I think I understand what happened now. I have another monitor script
runs periodically and calls pg_cancel_backend and pg_terminate_backend
for those hanging update sqls. However for some unkown reason the cancle
and termiante command doesn't work at pgsql side for those update sqls.

But I think pgbouncer side was notified by cancel or terminate command.
It then drops old connections and creates new ones while those old
connections still hang at pgsql side. That's why the connection status
shows CLOST_WAIT and there are more processes at pgsql side than
pgbouncer defined . So the root cause is still at pgsql side. It
shouldn't hang there. What the hanging process was doing is in my
previous posts. There many same concurrent sql which updates a
partitioned table witouth partition key specified in conditions. The gdb
trace shows this:
(gdb) bt
#0  0x00007f8cea310db7 in semop () from /lib/x86_64-linux-gnu/libc.so.6
#1  0x00000000005f97d3 in PGSemaphoreLock ()
#2  0x0000000000638153 in LWLockAcquire ()
#3  0x00000000004a90d0 in ginTraverseLock ()
#4  0x00000000004a9d0b in ginFindLeafPage ()
#5  0x00000000004a8377 in ginInsertItemPointers ()
#6  0x00000000004a4548 in ginEntryInsert ()
#7  0x00000000004ae687 in ginInsertCleanup ()
#8  0x00000000004af3d6 in ginHeapTupleFastInsert ()
#9  0x00000000004a4ab1 in gininsert ()
#10 0x0000000000709b15 in FunctionCall6Coll ()
#11 0x000000000047b6b7 in index_insert ()
#12 0x000000000057f475 in ExecInsertIndexTuples ()
#13 0x000000000058bf07 in ExecModifyTable ()
#14 0x00000000005766e3 in ExecProcNode ()
#15 0x0000000000575ad4 in standard_ExecutorRun ()
#16 0x000000000064718f in ProcessQuery ()
#17 0x00000000006473b7 in PortalRunMulti ()
#18 0x0000000000647e8a in PortalRun ()
#19 0x0000000000645160 in PostgresMain ()
#20 0x000000000060459e in ServerLoop ()
#21 0x00000000006053bc in PostmasterMain ()
#22 0x00000000005a686b in main ()
(gdb) q

It will just hangs there forever and finally blocks all other update
sqls if I don't stop pgbouncer. When this happens, all the cpus will be
utilized by those hanging processes and the server load is very very
high. It keeps at serveral hundreds comparing with about 20 normally
which causes the performance problem for all tasks on the server.

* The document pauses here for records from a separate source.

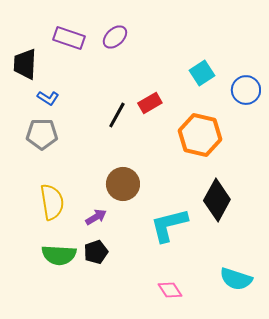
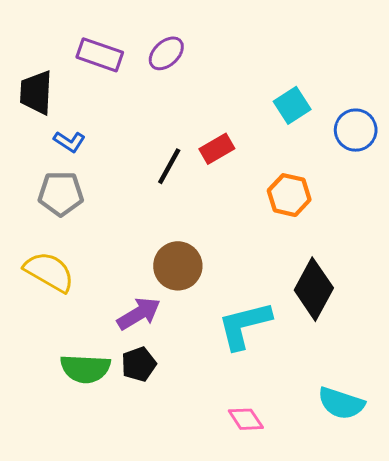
orange hexagon: (200, 135) -> (289, 195), size x0.7
yellow semicircle: (52, 202) -> (49, 272), moved, turned -51
purple arrow: (96, 217) -> (139, 314), size x1.4

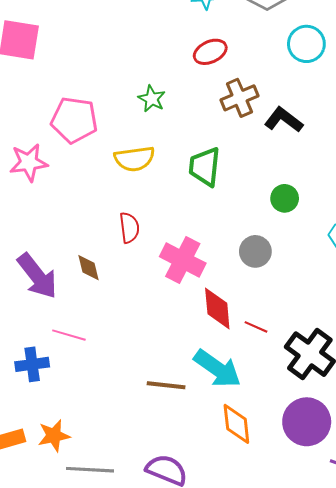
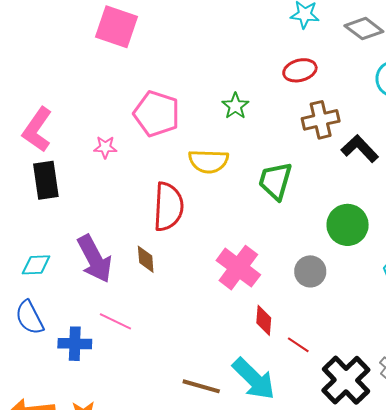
pink star: (29, 163) -> (105, 147), size x0.6
green circle: (285, 198) -> (348, 225), size x1.5
red semicircle: (129, 228) -> (168, 207), moved, size x1.6
red diamond: (217, 308) -> (264, 320), size x0.7

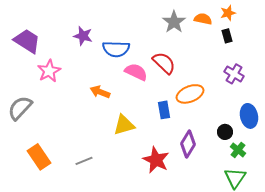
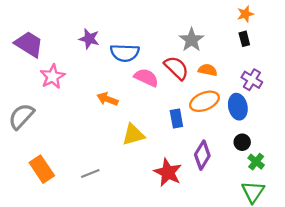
orange semicircle: (203, 19) -> (208, 70), moved
gray star: (174, 22) -> (192, 40), moved
blue ellipse: (249, 116) -> (238, 107), moved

Re: Very slow planning performance on partition table

From

Rural Hunter

Date:

04 August 2014, 07:23:25

Hi Tom,

Could my problem be a victim of this issue?

http://postgresql.1045698.n5.nabble.com/Planner-performance-extremely-affected-by-an-hanging-transaction-20-30-times-td5771686.html

is the patch mentioned in that thread applied in 9.2.9?

Re: Very slow planning performance on partition table

From

Rural Hunter

Date:

04 August 2014, 10:12:48

在 2014/7/30 18:03, Rural Hunter 写道:
> I think I understand what happened now. I have another monitor script
> runs periodically and calls pg_cancel_backend and pg_terminate_backend
> for those hanging update sqls. However for some unkown reason the
> cancle and termiante command doesn't work at pgsql side for those
> update sqls.
>
With the log of the monitor&kill scipt, I can confirm that the
CLOSE_WAIT is not caused by it. I logged the netstat before actually
doing the kill and found the CLOSE_WAIT connections were already there.
So it must be something else caused the CLOSE_WAIT connections.